Advantages of Ir-192 and I-125 over Co-60 plaques include greater ease of customizing the plaque for individual patients, both physically and dosimetrically. Also, there is a smaller radiation safety problem in shielding the plaque, particularly for I-125 . Exposure rate measurements of Ir-192 and I-125 seeds showed that a typical gold plaque reduced the exposure rate compared to no plaque by 40% from Ir-192 and by 97% from I-125 . The exposure rate from I-125 was not reduced further because of backscatter from the phantom.

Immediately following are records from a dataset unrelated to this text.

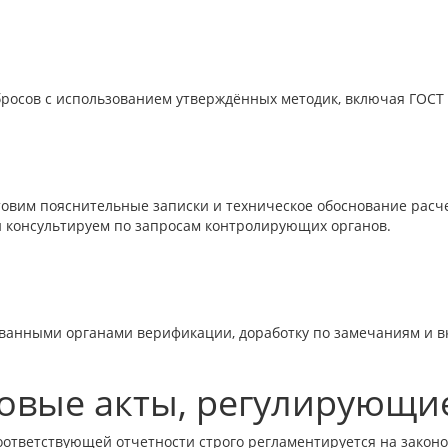
бросов с использованием утверждённых методик, включая ГОСТ
товим пояснительные записки и техническое обоснование расче
 консультируем по запросам контролирующих органов.
ванными органами верификации, доработку по замечаниям и вк
овые акты, регулирующи
соответствующей отчетности строго регламентируется на зако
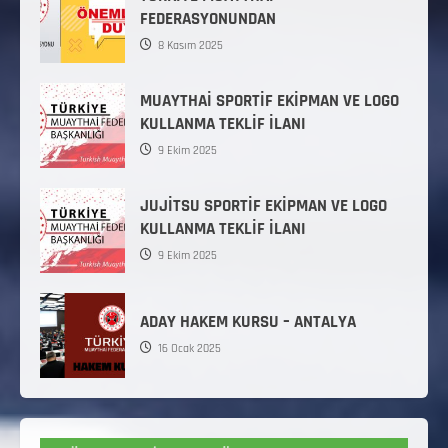
FEDERASYONUNDAN
8 Kasım 2025
MUAYTHAİ SPORTİF EKİPMAN VE LOGO
KULLANMA TEKLİF İLANI
9 Ekim 2025
JUJİTSU SPORTİF EKİPMAN VE LOGO
KULLANMA TEKLİF İLANI
9 Ekim 2025
ADAY HAKEM KURSU – ANTALYA
16 Ocak 2025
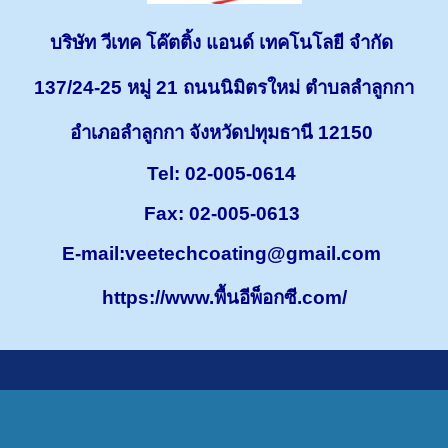
บริษัท วีเทค โค๊ตติ้ง แอนด์ เทคโนโลยี จำกัด
137/24-25 หมู่ 21 ถนนนิมิตรใหม่ ตำบลลำลูกกา
อำเภอลำลูกกา จังหวัดปทุมธานี 12150
Tel: 02-005-0614
Fax: 02-005-0613
E-mail:
veetechcoating@gmail.com
https://www.พื้นอีพ็อกซี.com/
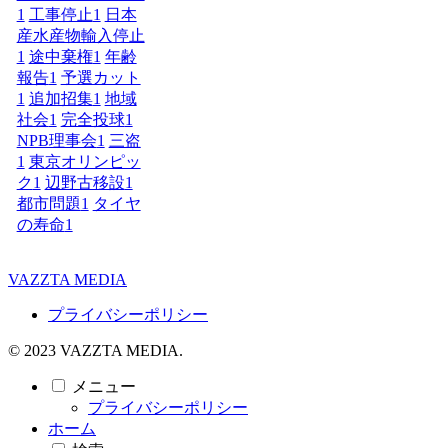
1
工事停止
1
日本
産水産物輸入停止
1
途中棄権
1
年齢
報告
1
予選カット
1
追加招集
1
地域
社会
1
完全投球
1
NPB理事会
1
三盗
1
東京オリンピッ
ク
1
辺野古移設
1
都市問題
1
タイヤ
の寿命
1
VAZZTA MEDIA
プライバシーポリシー
© 2023 VAZZTA MEDIA.
メニュー
プライバシーポリシー
ホーム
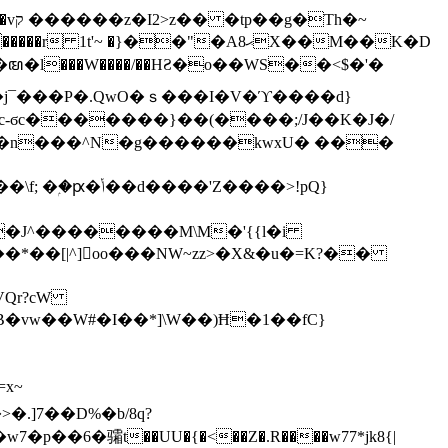
h�~
'~ �}��"�Aޙ8X��M��K�D
�n���^N�g������kwxU� ���
'Z����>!pQ}
VQr?cW
.]7��D%�b/8q?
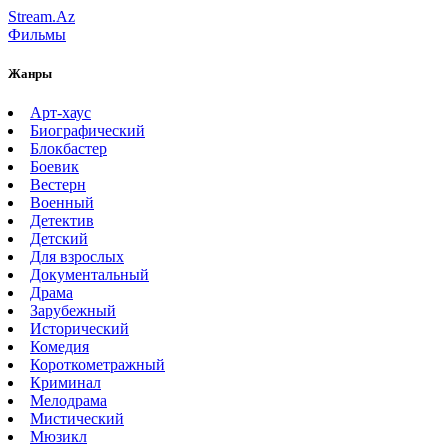
Stream.Az
Фильмы
Жанры
Арт-хаус
Биографический
Блокбастер
Боевик
Вестерн
Военный
Детектив
Детский
Для взрослых
Документальный
Драма
Зарубежный
Исторический
Комедия
Короткометражный
Криминал
Мелодрама
Мистический
Мюзикл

It has not heretofore been necessary to hospitalize I-125 patients for the duration of the treatment. Lightweight lead eye shields of 0.5 mm thickness sufficed to reduce exposure rate from all patients in our experience to less than 1 mr/hr at 1 m. Patients may therefore be released with relatively few restrictions as per the recommendations of NCRP 37. 18 New rules and regulations of the United States Nuclear Regulatory Commission (7) however, have restricted this practice.
An advantage Co-60 plaques is that they are prefabricated and available commercially. Another advantage is that they have a relatively long useful life, corresponding to the 5.3 yr half-life of the isotope. The foil plaques may furthermore be presumed to have a high degree of uniformity of activity, which is not always the case among a group of seeds of I-125 and Ir-192. Co-60 shares with Ir-192 the property that tissue doses are virtually independent of tissue type, unlike I-125. Indeed, for this reason, absolute tissue doses from I-125 plaques must be considered to be somewhat uncertain at this time. Advantages in dose distribution and radiation protection from I-125 plaques, however, strongly commend their use in preference to the other radionuclides discussed for tumors to a height of 12 mm.
Finally, dose calculations for Ir-192 applicators show close agreement with central axis and profile measurements. Comparison with isotropic point source model calculations show that the simplified model gives acceptable accuracy when seed locations are precisely known. The point source model is accurate for distances greater than 5 mm from the plaque surface.